Exact transcription of the data below is required, without the images.

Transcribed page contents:
........

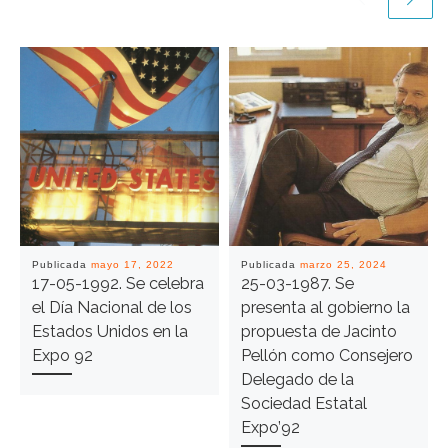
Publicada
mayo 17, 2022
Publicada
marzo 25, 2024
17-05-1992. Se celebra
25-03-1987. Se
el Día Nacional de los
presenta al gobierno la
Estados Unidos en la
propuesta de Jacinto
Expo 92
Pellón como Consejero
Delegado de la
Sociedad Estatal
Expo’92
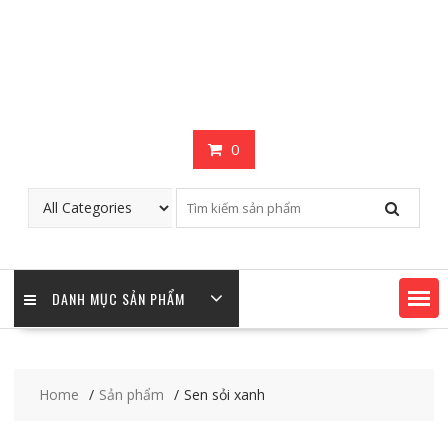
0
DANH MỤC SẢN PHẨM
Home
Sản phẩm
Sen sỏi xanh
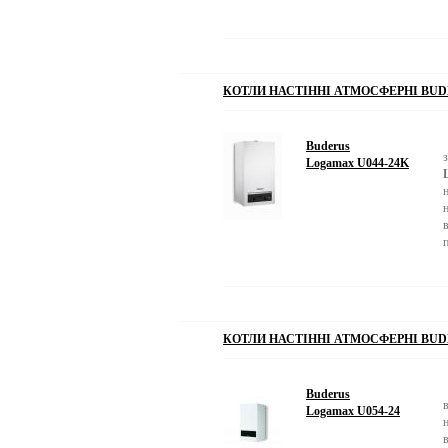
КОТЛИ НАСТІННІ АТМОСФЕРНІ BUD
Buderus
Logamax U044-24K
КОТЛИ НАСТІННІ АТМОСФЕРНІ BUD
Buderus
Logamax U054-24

........

- Task result:
Publicada
mayo 17, 2022
Publicada
marzo 25, 2024
17-05-1992. Se celebra
25-03-1987. Se
el Día Nacional de los
presenta al gobierno la
Estados Unidos en la
propuesta de Jacinto
Expo 92
Pellón como Consejero
Delegado de la
Sociedad Estatal
Expo’92
0
DANH MỤC SẢN PHẨM
Home
Sản phẩm
Sen sỏi xanh
КОТЛИ НАСТІННІ АТМОСФЕРНІ BUD
Buderus
Logamax U044-24K
КОТЛИ НАСТІННІ АТМОСФЕРНІ BUD
Buderus
Logamax U054-24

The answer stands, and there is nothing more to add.